Quarterly Outlook
Macro Outlook: The US rate cut cycle has begun
Peter Garnry
Chief Investment Strategist
Chief Macro Strategist
Summary: Risky currencies have all gone vertical against the US dollar as we head into year-end as the Fed has gotten well ahead of USD liquidity concerns with its massive balance sheet operations. But how will the New Year treat us as the Fed will start 2020 with clear evidence that it is inflating a bubble in risky assets?
The drivers for the US dollar haven’t been particularly clear in recent months, but the last couple of weeks’ action suggests that the market is finally celebrating the generous Fed liquidity provision into year end and that the Fed has now clearly avoided the issues so thoroughly fretted by market participants since evidence of USD funding issues back in September. The US dollar is weaker across the board and the obvious flip-side of the best performers over the last couple of weeks, the traditionally risk-correlated G10 smalls and many EM currencies like MXN and ZAR, as well as China-sensitive exporters like IDR and KRW.

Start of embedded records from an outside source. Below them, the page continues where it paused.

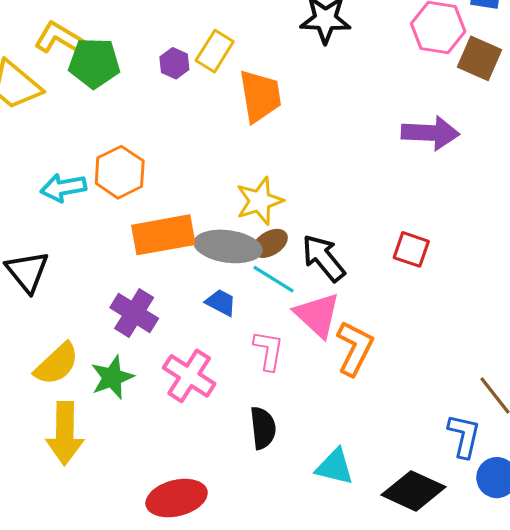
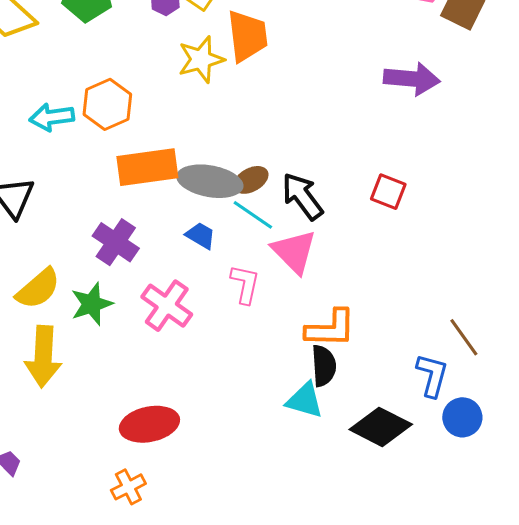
yellow star: (260, 201) -> (201, 59), moved
orange L-shape: (355, 348) -> (331, 328), moved, turned 62
black semicircle: (263, 428) -> (324, 366), moved

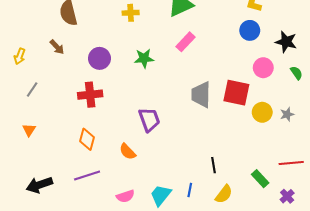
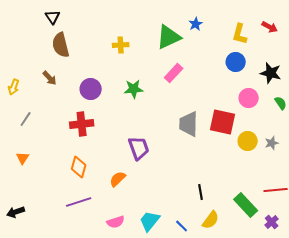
orange semicircle: (127, 152) -> (118, 179), turned 90
green rectangle: (260, 179) -> (246, 205), size x1.4
black arrow: (39, 185) -> (16, 212), moved, size x0.7
blue line: (190, 190) -> (182, 226), moved, turned -56

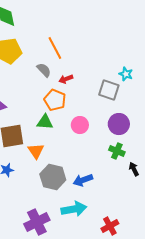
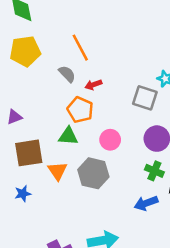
gray hexagon: (53, 177) -> (93, 173), moved
blue arrow: (83, 180) -> (146, 203), moved

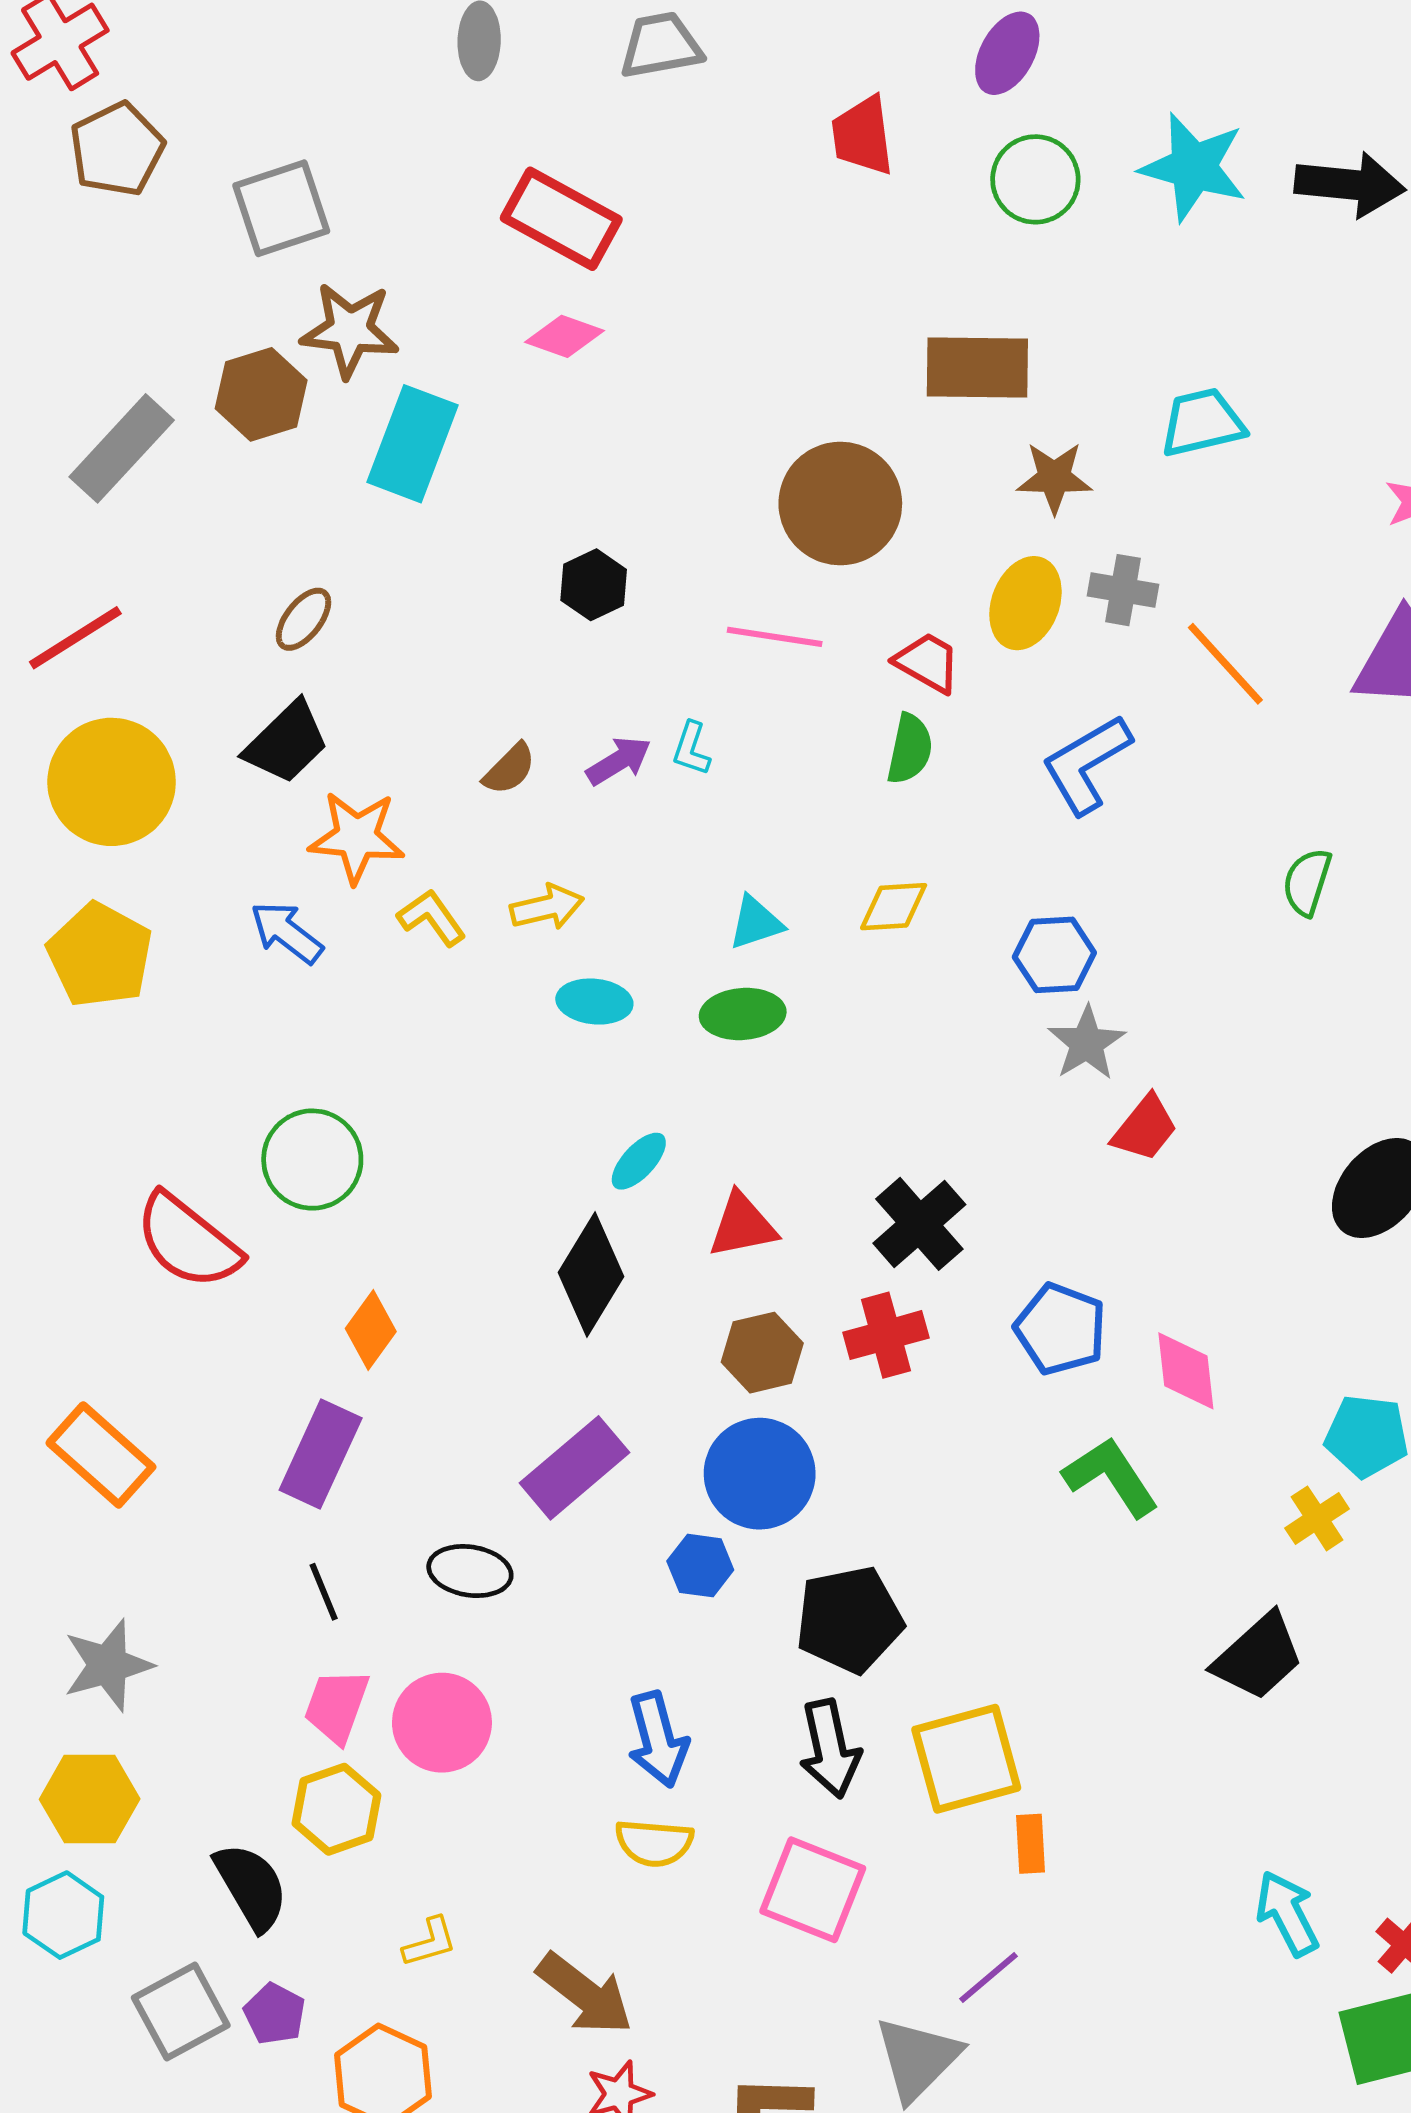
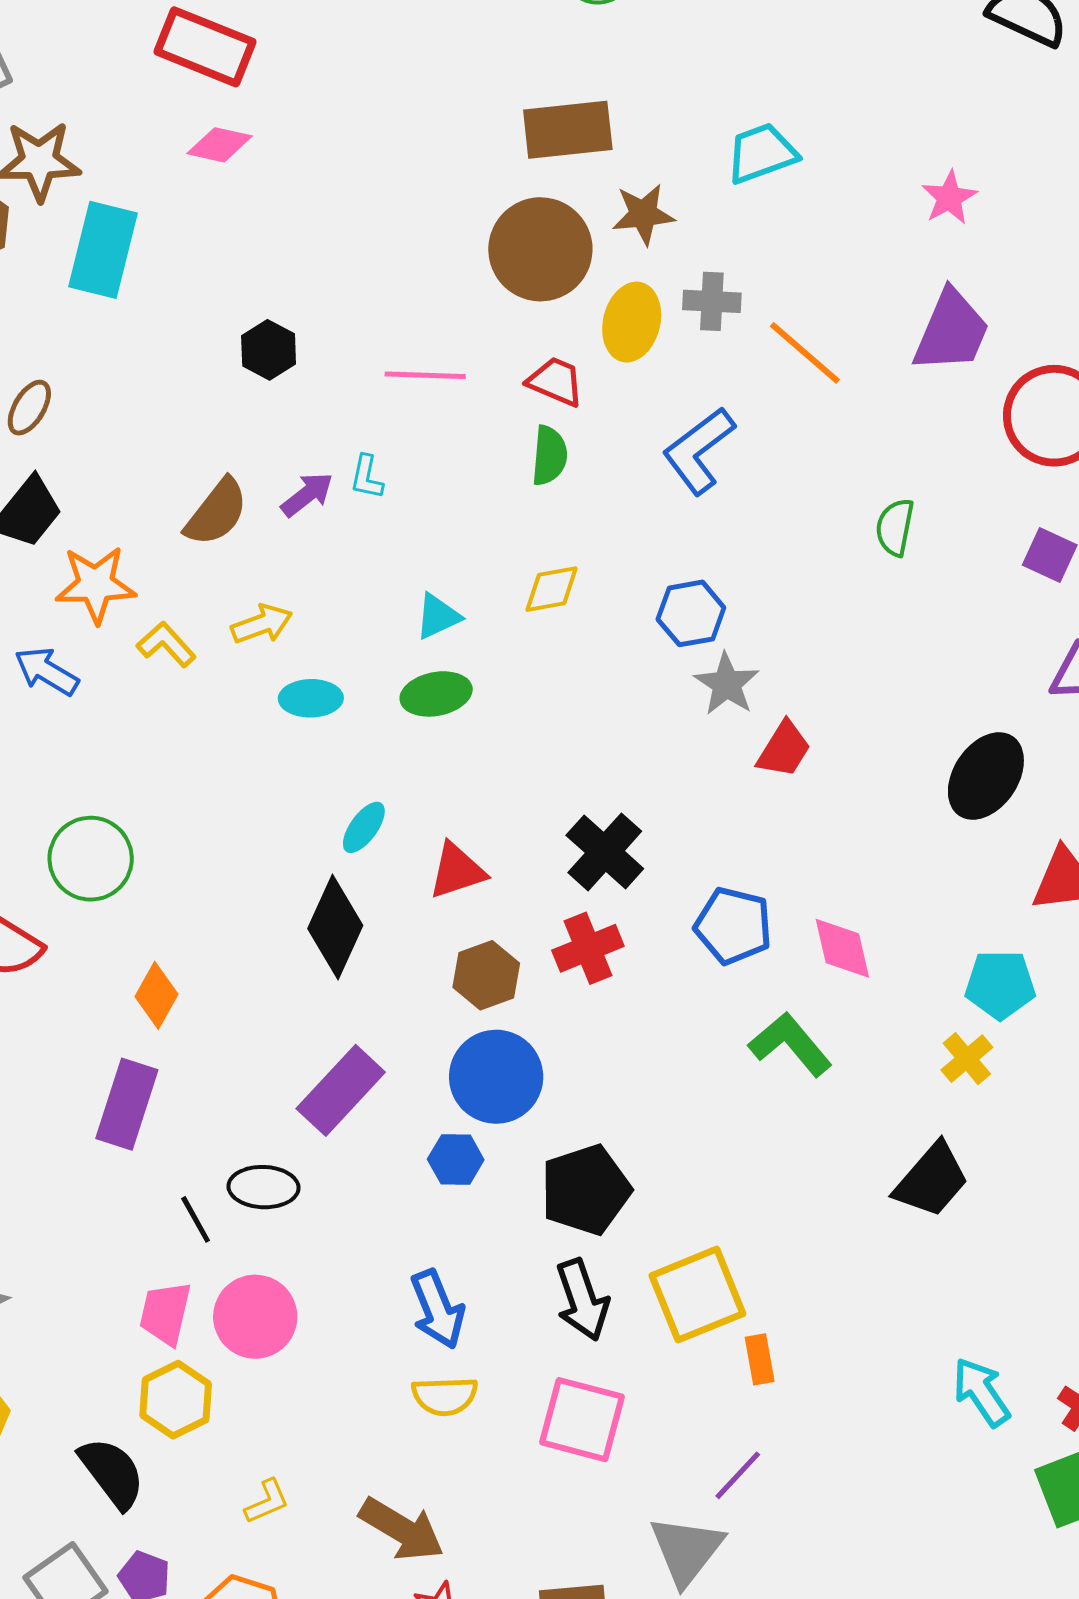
brown circle: (840, 504) -> (540, 249), moved
brown semicircle: (509, 769) -> (217, 512), size x1.5
black line: (324, 1592) -> (196, 1219), moved

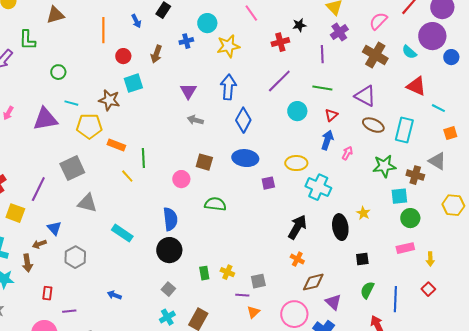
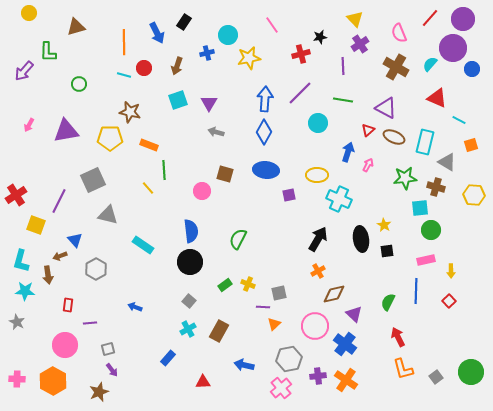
blue arrow: (136, 21) -> (157, 33), size x1.5
pink semicircle: (378, 21) -> (399, 33), turned -66
cyan semicircle: (409, 52) -> (430, 64), turned 91
cyan square: (133, 83) -> (178, 100), moved
blue arrow: (228, 87) -> (265, 99), moved
cyan line: (71, 103) -> (124, 75), moved
red triangle: (331, 115) -> (368, 130), moved
orange rectangle: (116, 145) -> (149, 145), moved
gray triangle: (437, 161) -> (447, 162), moved
green semicircle: (215, 204) -> (238, 239), moved, turned -70
yellow hexagon: (453, 205) -> (474, 195), moved
orange cross: (297, 259) -> (318, 271), turned 32
black square: (362, 259) -> (387, 251), moved
green rectangle: (204, 273) -> (225, 285), turned 64
blue line: (395, 299) -> (416, 291), moved

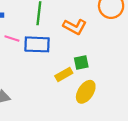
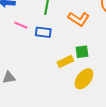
blue rectangle: (37, 44) -> (43, 32), size x0.7

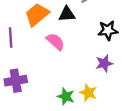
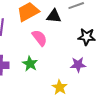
green star: (66, 96) -> (30, 64), moved

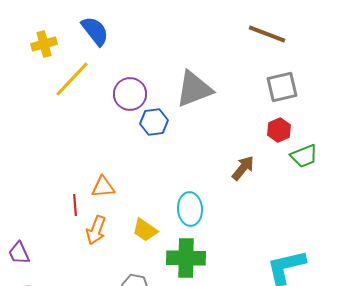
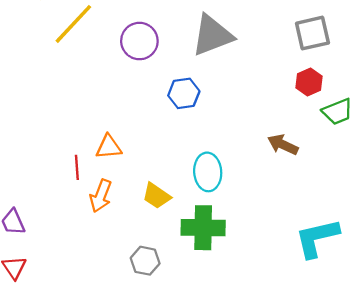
blue hexagon: (154, 122) -> (184, 93), moved
brown arrow: (243, 168) -> (283, 145), moved, turned -104

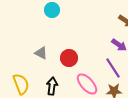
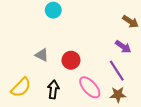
yellow semicircle: (21, 84) -> (21, 87), turned 65

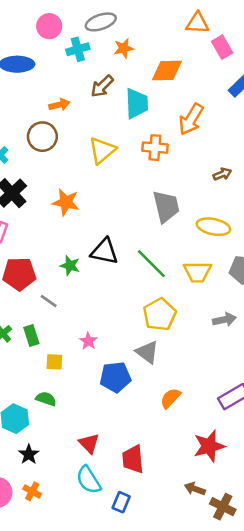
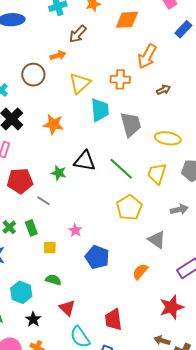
cyan trapezoid: (137, 104) -> (100, 110), moved
orange arrow: (59, 105) -> (58, 55), moved
brown arrow: (222, 174) -> (164, 90), moved
yellow trapezoid: (197, 272) -> (157, 174), turned 110
gray triangle: (147, 352) -> (157, 240), moved
blue pentagon: (115, 377) -> (97, 257), turned 30
green semicircle: (46, 399) -> (53, 280), moved
red triangle: (89, 443) -> (67, 308), moved

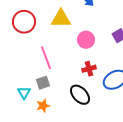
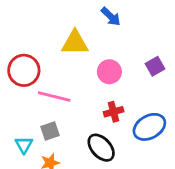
red circle: (24, 22) -> (24, 70), moved
pink line: (46, 58) -> (54, 97), turned -55

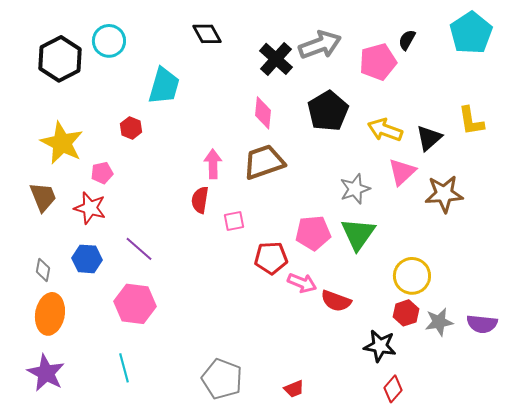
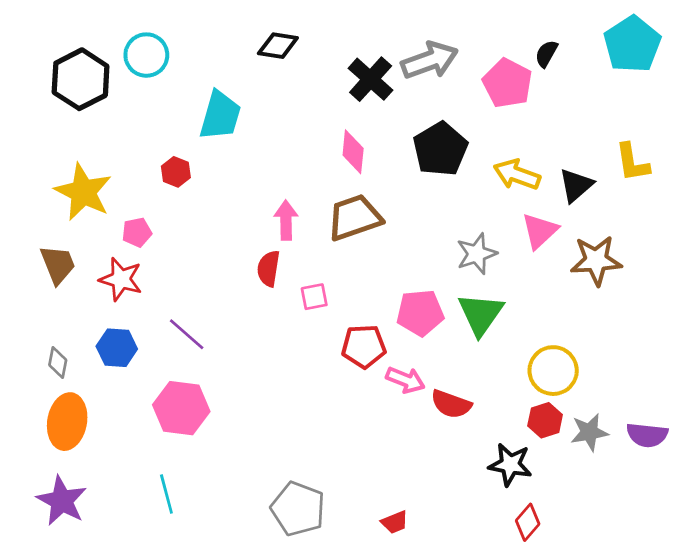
black diamond: (207, 34) -> (278, 46), turned -52
pink pentagon: (378, 62) -> (507, 83), turned -30

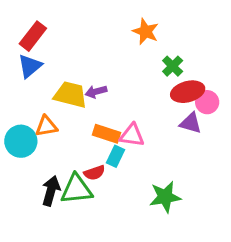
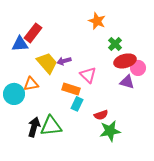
red rectangle: (33, 36) -> (33, 33), moved
blue triangle: (30, 66) -> (20, 44), turned 36
yellow trapezoid: (70, 95) -> (47, 63), turned 35
pink triangle: (132, 135) -> (88, 75), moved, turned 36
red semicircle: (94, 173) -> (101, 115), moved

This year, far more than the average year, the turn of the calendar page from the old year to the new one could prove especially pivotal – on the "now what?" question as we get past the year-end USD liquidity focus and whether the market’s aggressive assumption that the Fed will remain on side in juicing risk appetite at every turn is justified. Way back in the mists of time I seem to recall that Fed chair Jay Powell was most concerned that the source of difficult policy challenges from the Fed would not be inflation but financial stability issues. Well, the Powell Fed’s massive liquidity provision has now created the very monster it most feared – an obvious incipient bubble in risky assets that could prove a nightmare for the Fed to navigate in 2020.
As for whether the unwind in the bubble unfolds in the first weeks of 2020 or not until after the US presidential election will likely depend on three chief drivers: the Fed messaging after the New Year, the course of the US election, and the state of the US economy. All three represent strong risks to the current narrative (particularly if Bernie Sanders continues to gain momentum in the Democratic primaries). Some have fairly compared the current situation with Greenspan’s pump priming heading into 2000, which coincided with the final parabolic rise and mini-crash of the tech bubble by early March, followed by a very volatile year, even as the broader market didn’t peak out officially until September. If history rhymes, we may not be set for immediate setbacks in 2020 – but the combination of an obvious incipient bubble and the US political cycle almost have to mean that we will see a far more volatile 2020 than what we witnessed in 2019.
One thing sounding a wrong note in this environment across the major macro indicators is the long end of the yield curve in the US, where the sell-off has lacked the conviction one would normally see if reflation and a growth boost are supposed to be around the corner.
Chart: AUDUSD weekly
The Australian dollar is celebrating Fed liquidity provision into year-end, hopes for a Chinese growth revival on further stimulus and easing (as well as the USDCNY back below 7.00), not to mention hopes that the US-China trade deal will further boost the outlook. The pair has now thoroughly broken out of the former descending channel that dominated action since 2018 and has cleared the local pivots around 0.6900 after a treacherous false break earlier this month. 0.7000 looks like a psychological key as 2020 gets under way and the next objective looks like perhaps 0.7225-0.7250 if the good cheer spills over into the New Year for a time. Let’s see how the price action shapes up in the first couple of weeks of January.